Chemistry college in France

The École nationale supérieure de chimie de Lille (ENSCL or Chimie Lille) was founded in 1894 as the Institut de chimie de Lille. It is part of the Community of Universities and Institutions (COMUE) Lille Nord de France.

It is located on the science and technology campus of the University of Lille.

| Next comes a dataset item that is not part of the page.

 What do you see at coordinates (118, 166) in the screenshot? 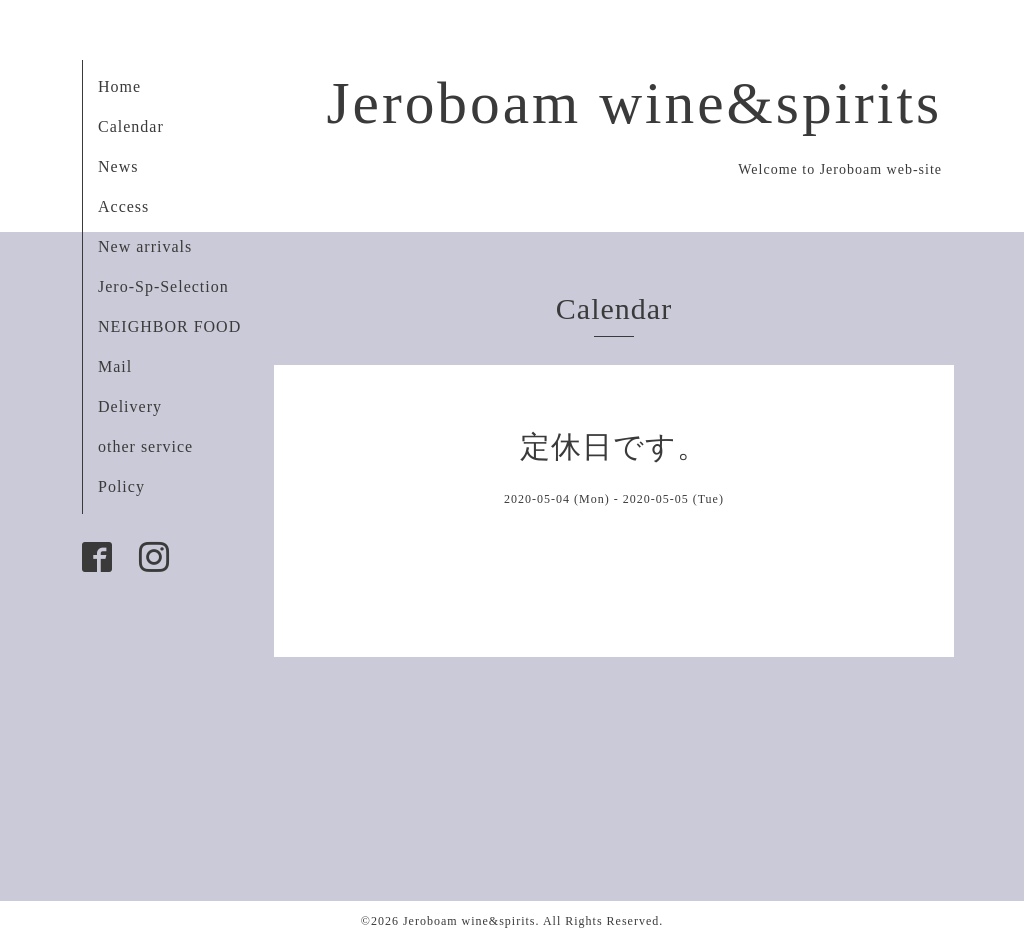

It delivers engineering and research curricula (masters and doctoral studies) in the following chemistry area :
- Sustainable Chemistry and processes for next generation chemistry,
- Formulation Chemistry,
- Materials science/metallurgy.

== Masters and Advanced Masters (MS) ==

Master's degrees are joint program curricula with University of Lille faculties and/or École centrale de Lille.
- Master's degree in Chemistry and Engineering Formulation - joint degree with University of Lille
- Master's degree in Organic and Macromolecular Chemistry
- Master's degree in Catalysis and Processes - joint program with École centrale de Lille.
- Master's degree in Advanced Materials - joint degree with University of Lille
- Master's degree in Engineering of the polymer systems - joint degree with University of Lille
- Master's degree in Chemistry, energy, environment - joint degree with University of Lille

== Doctoral studies and Research laboratories ==

Research is associated with the Institut des molécules et de la matière condensée de Lille
of the Université Lille Nord de France (University of Lille) and is supported through the following laboratories :
- Unité de catalyse et de chimie du solide de Lille (UCCS UMR-CNRS 8181), jointly operated with University of Lille and École centrale de Lille;
- Laboratoire de structure et propriétés de l’état Solide LSPES UMR CNRS 8008 - PERF, jointly operated with University of Lille;
- Laboratoire de chimie organique et macromoléculaire UMR CNRS 8009 jointly operated with University of Lille;
- Laboratoire de métallurgie physique et génie des matériaux UMR CNRS 8517 jointly operated with University of Lille.